In sala non ci fu neppure una sedia in grado di restare al posto suo, e l’ultima pregunta diventò la prima di altre cento e forse mille sparate tutte insieme da quella folla di signori con un cartellino al collo che chiedeva di saperne di più. Tutto in diretta via satellite, l’ha detto la televisione, allora è vero. Messi al Napoli. E dieci secondi dopo giunse notizia che un ristorante aveva inserito nel menu la pizza Messi; che un maestro di musica aveva composto un inno dal titolo “E Lionello è meglio ‘e Pelè”; che c’erano code fuori le ricevitorie per giocarsi il terno secco 10-Messi, 38-la pulce e '72-'a meraviglia; che una sfilata di ciucci vestiti d’azzurro si stava incamminando verso il Vesuvio; che i cinesi avevano venduto non si sa quanti quintali di fuochi d’artificio e se li stavano sparando a mare; che nei festeggiamenti uno aveva sparato a un altro in mezzo a chissà quale quartiere; che una tv locale stava trasmettendo tutti i gol dell'argentino catturati su youtube e messi in onda; che il presidente De Laurentiis voleva costruire uno stadio nuovo in mezzo al golfo.

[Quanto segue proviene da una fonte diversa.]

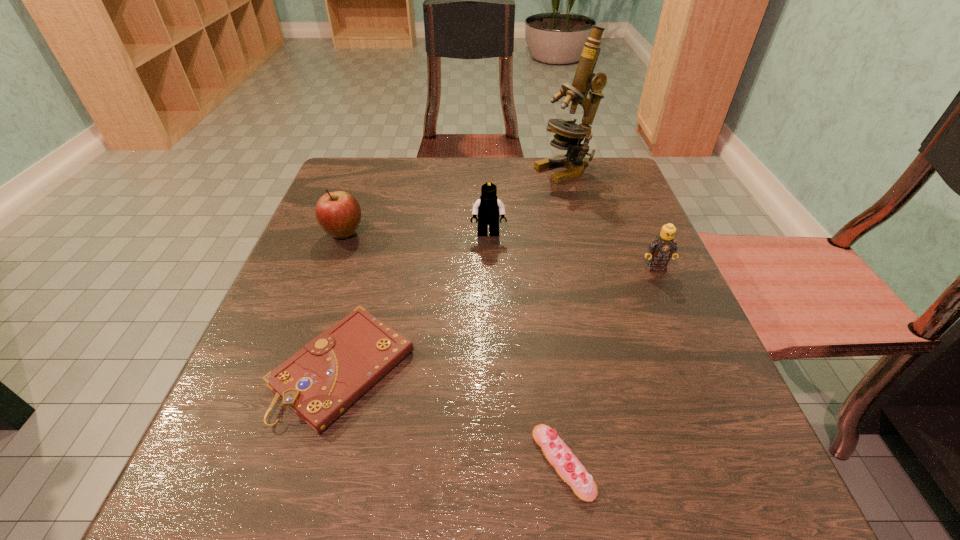 This screenshot has width=960, height=540. What are the coordinates of `vacant region located 0.130m on the front-facing side of the fourth object from right to left` in the screenshot? It's located at (490, 284).

You are a GUI agent. You are given a task and a screenshot of the screen. Output one action in this format:
    pyautogui.click(x=<x>, y=<y>)
    Task: Click on the vacant position located on the right of the apple
    This screenshot has width=960, height=540.
    Given the screenshot: What is the action you would take?
    pyautogui.click(x=545, y=234)

The height and width of the screenshot is (540, 960). Identify the location of vacant space located 0.400m in front of the rightmost object. (751, 486).

Where is `vacant region located on the back of the notebook`? vacant region located on the back of the notebook is located at coordinates (384, 218).

Image resolution: width=960 pixels, height=540 pixels. Identify the location of free space located 0.170m on the right of the eclair. 722,463.

Locate an element on the screen. This screenshot has width=960, height=540. object located at the far edge is located at coordinates (569, 135).

The width and height of the screenshot is (960, 540). I want to click on object that is at the near edge, so click(x=558, y=454).

Where is `apple situated at the left edge`? The image size is (960, 540). apple situated at the left edge is located at coordinates (338, 213).

Where is `notebook positioned at the left edge`? Image resolution: width=960 pixels, height=540 pixels. notebook positioned at the left edge is located at coordinates (321, 381).

Locate an element on the screen. microscope situated at the right edge is located at coordinates (569, 135). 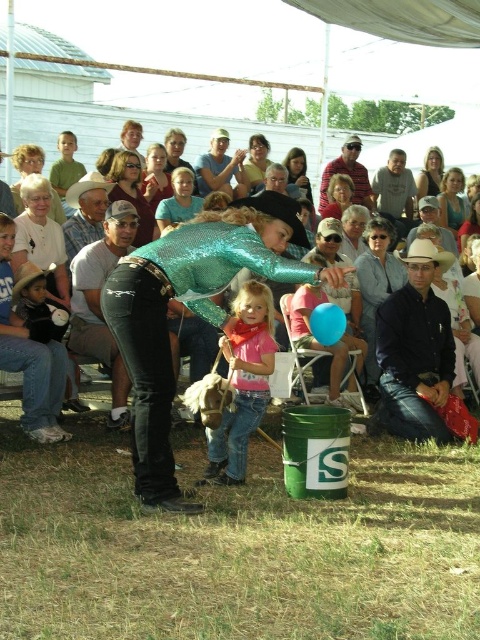 You are standing at the entrance of the tent and want to walk towards the two points marked in the image. Which point, point (277, 243) or point (365, 278), will you reach first?

Point (277, 243) is closer to the viewer than point (365, 278), so you will reach point (277, 243) first.

You are at a fair and see two shirts displayed on stands in the center of the image. The shiny teal shirt at center and the striped cotton shirt at center. Which shirt is closer to the ground?

The shiny teal shirt at center is positioned under the striped cotton shirt at center, so it is closer to the ground. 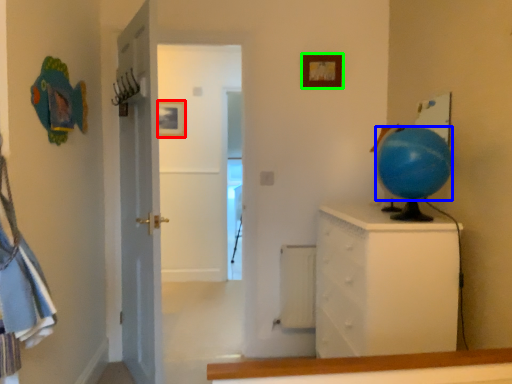 Question: Which is nearer to the picture frame (highlighted by a red box)? balloon (highlighted by a blue box) or picture frame (highlighted by a green box).

Choices:
 (A) balloon
 (B) picture frame

Answer: (B) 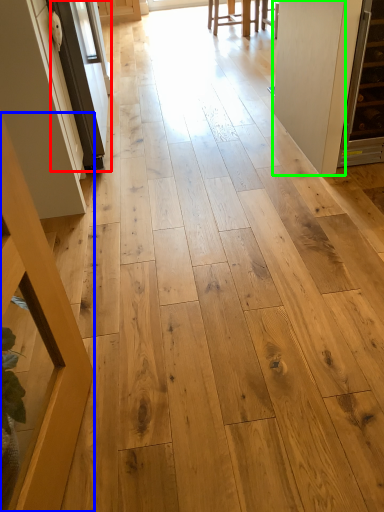 Question: Considering the real-world distances, which object is closest to screen door (highlighted by a red box)? furniture (highlighted by a blue box) or door (highlighted by a green box).

Choices:
 (A) furniture
 (B) door

Answer: (B) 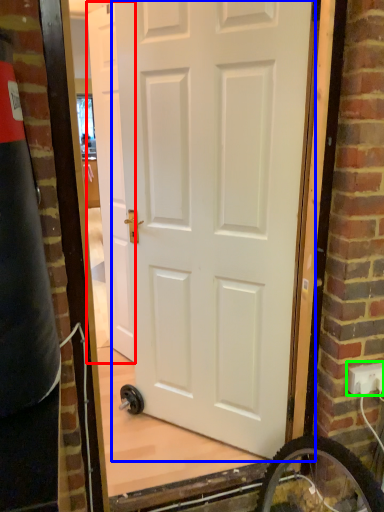 Question: Which object is the closest to the door (highlighted by a red box)? Choose among these: door (highlighted by a blue box) or electric outlet (highlighted by a green box).

Choices:
 (A) door
 (B) electric outlet

Answer: (A) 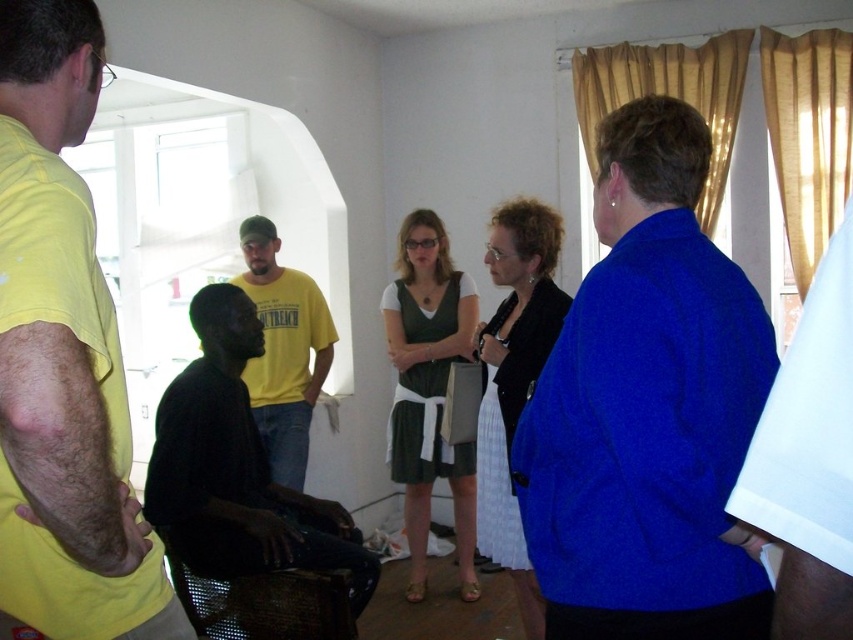 Question: Does yellow matte shirt at left have a greater width compared to yellow cotton t-shirt at center?

Choices:
 (A) no
 (B) yes

Answer: (A)

Question: Is black satin blouse at center above yellow cotton t-shirt at center?

Choices:
 (A) yes
 (B) no

Answer: (B)

Question: Estimate the real-world distances between objects in this image. Which object is farther from the matte green dress at center?

Choices:
 (A) black matte shirt at lower left
 (B) black satin blouse at center
 (C) yellow matte shirt at left
 (D) yellow cotton t-shirt at center

Answer: (C)

Question: Can you confirm if yellow matte shirt at left is positioned to the right of black satin blouse at center?

Choices:
 (A) yes
 (B) no

Answer: (B)

Question: Which of these objects is positioned farthest from the yellow cotton t-shirt at center?

Choices:
 (A) yellow matte shirt at left
 (B) black matte shirt at lower left
 (C) black satin blouse at center

Answer: (A)

Question: Among these points, which one is nearest to the camera?

Choices:
 (A) (103, 541)
 (B) (300, 516)
 (C) (422, 369)
 (D) (601, 502)

Answer: (A) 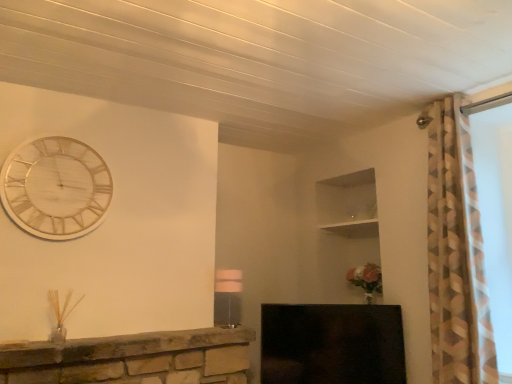 Question: Considering the relative sizes of wooden/textured clock at upper left and black glossy fireplace at lower center in the image provided, is wooden/textured clock at upper left shorter than black glossy fireplace at lower center?

Choices:
 (A) yes
 (B) no

Answer: (B)

Question: Is wooden/textured clock at upper left positioned with its back to black glossy fireplace at lower center?

Choices:
 (A) no
 (B) yes

Answer: (A)

Question: Is wooden/textured clock at upper left outside of black glossy fireplace at lower center?

Choices:
 (A) yes
 (B) no

Answer: (A)

Question: From a real-world perspective, is wooden/textured clock at upper left beneath black glossy fireplace at lower center?

Choices:
 (A) no
 (B) yes

Answer: (A)

Question: Is wooden/textured clock at upper left positioned behind black glossy fireplace at lower center?

Choices:
 (A) yes
 (B) no

Answer: (B)

Question: Does wooden/textured clock at upper left touch black glossy fireplace at lower center?

Choices:
 (A) no
 (B) yes

Answer: (A)

Question: From a real-world perspective, is black glossy fireplace at lower center on top of wooden/textured clock at upper left?

Choices:
 (A) yes
 (B) no

Answer: (B)

Question: Does black glossy fireplace at lower center have a lesser width compared to wooden/textured clock at upper left?

Choices:
 (A) no
 (B) yes

Answer: (A)

Question: Does black glossy fireplace at lower center appear on the left side of wooden/textured clock at upper left?

Choices:
 (A) yes
 (B) no

Answer: (B)

Question: Does black glossy fireplace at lower center have a lesser height compared to wooden/textured clock at upper left?

Choices:
 (A) no
 (B) yes

Answer: (B)

Question: Is black glossy fireplace at lower center in front of wooden/textured clock at upper left?

Choices:
 (A) no
 (B) yes

Answer: (A)

Question: From a real-world perspective, is black glossy fireplace at lower center below wooden/textured clock at upper left?

Choices:
 (A) yes
 (B) no

Answer: (A)

Question: Does matte white lampshade at center have a lesser width compared to wooden/textured clock at upper left?

Choices:
 (A) no
 (B) yes

Answer: (A) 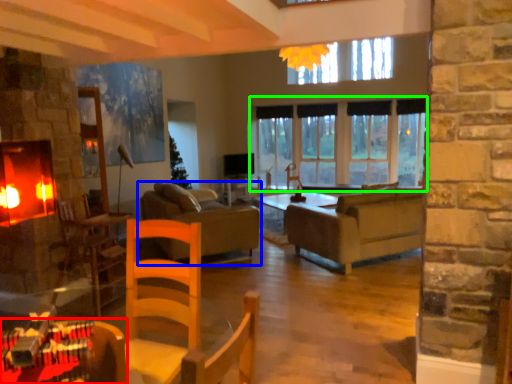 Question: Which object is the closest to the table (highlighted by a red box)? Choose among these: studio couch (highlighted by a blue box) or window (highlighted by a green box).

Choices:
 (A) studio couch
 (B) window

Answer: (A) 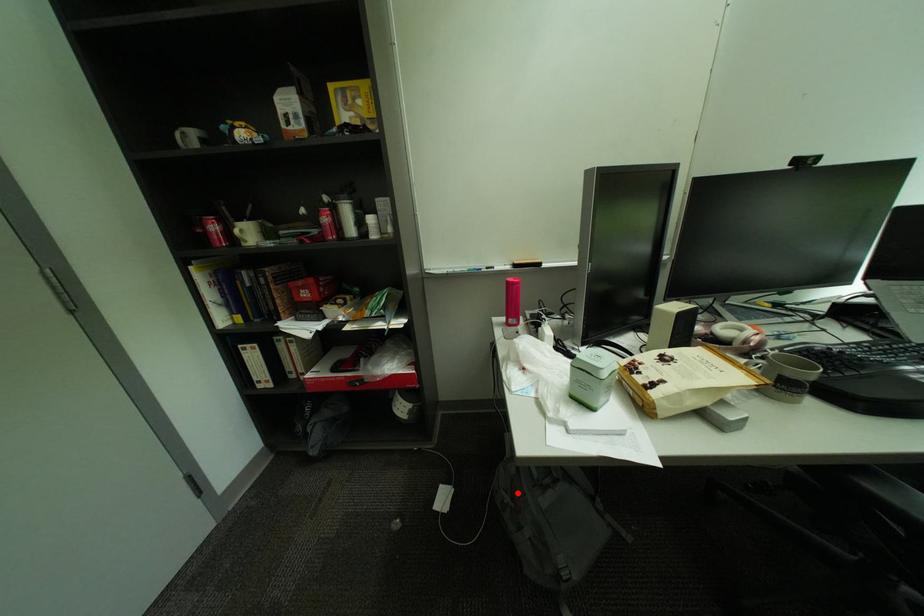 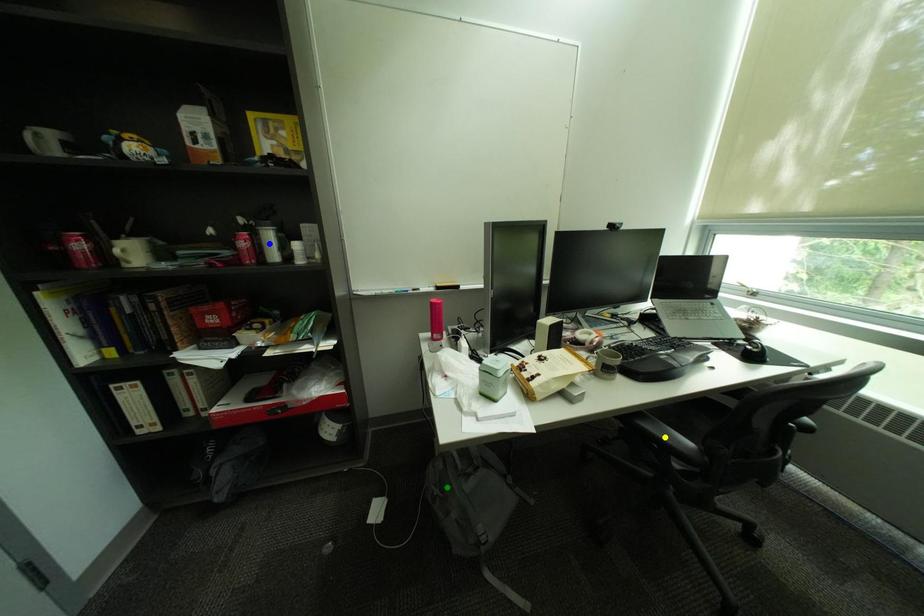 Question: I am providing you with two images of the same scene from different viewpoints. A red point is marked on the first image. You are given multiple points on the second image. Can you choose the point in image 2 that corresponds to the point in image 1?

Choices:
 (A) yellow point
 (B) green point
 (C) blue point

Answer: (B) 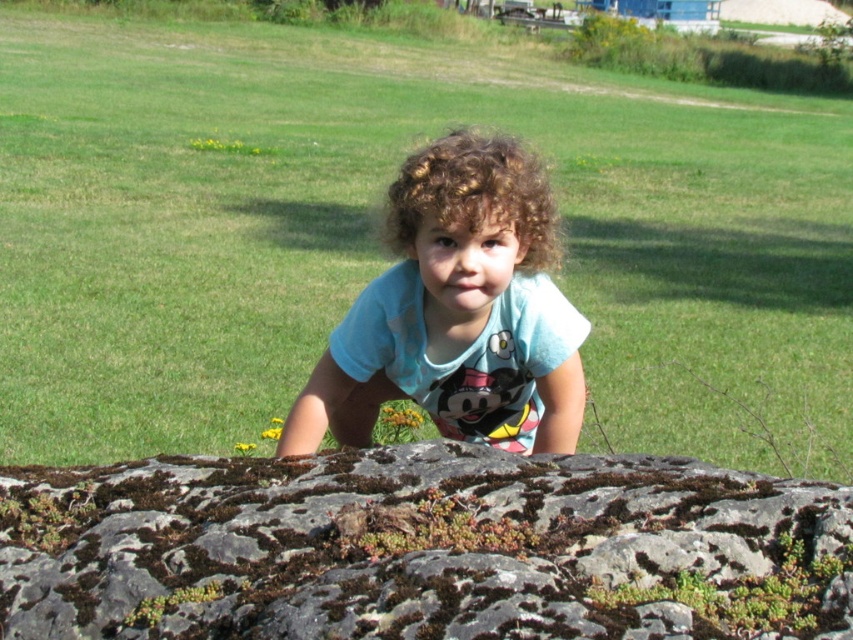 Identify the location of light blue cotton shirt at center. (457, 310).

In order to click on light blue cotton shirt at center in this screenshot , I will do `click(457, 310)`.

Who is more distant from viewer, (514, 621) or (395, 216)?

Point (395, 216)

What do you see at coordinates (421, 548) in the screenshot? The image size is (853, 640). I see `green mossy rock at center` at bounding box center [421, 548].

The width and height of the screenshot is (853, 640). Find the location of `green mossy rock at center`. green mossy rock at center is located at coordinates (421, 548).

The height and width of the screenshot is (640, 853). I want to click on green mossy rock at center, so click(421, 548).

Who is shorter, green mossy rock at center or light blue cotton shirt at center?

Standing shorter between the two is green mossy rock at center.

Does green mossy rock at center have a smaller size compared to light blue cotton shirt at center?

Actually, green mossy rock at center might be larger than light blue cotton shirt at center.

Which is in front, point (554, 637) or point (421, 328)?

Point (554, 637) is more forward.

Image resolution: width=853 pixels, height=640 pixels. I want to click on green mossy rock at center, so click(421, 548). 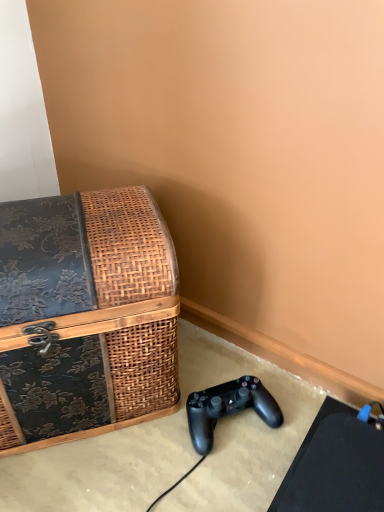 Locate an element on the screen. The width and height of the screenshot is (384, 512). vacant area that lies between black matte game controller at lower right and woven wood trunk at left is located at coordinates point(157,415).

Le solite cose, insomma.
Leo spiegò che aveva pagato di tasca sua la clausola per rescindere il contratto col Barcellona. Perché voleva diventare più grande di Diego. E per diventare più grande di Diego doveva passare da Napoli. “Per far rivincere lo scudetto alla città?”, gli chiesero. No, fece lui con la testa. “Per farle vincere la prima Champions?”. No, fece lui con la testa. “Allora per farle vincere scudetto e Champions?”. Ma no, ma no. Fu allora che finalmente Leo spiegò. Diego gli aveva parlato di Napoli. Della città. Dei suoi fantasmi. Dei suoi corpi. Delle sue perle. Dei banchi di pegno. Della sua storia. Della sua miseria. Dei suoi incanti. Della sua puzza. Delle sue sirene. Dei suoi mostri. Delle sue femmine. Dei suoi femminielli. Delle sue ville. Delle sue baracche. Del suo cuore. Del suo sangue. Della sua merda. Dei suoi boia. Dei suoi artigiani. Dei suoi imbroglioni. Dei suoi sarti. Dei suoi magliari. Dei suoi barbieri. Ecco, disse Messi. Ecco perché vado a Napoli. Se voglio diventare più grande di Diego, non posso più andare avanti con questi capelli. Ho bisogno di un bravo barbiere.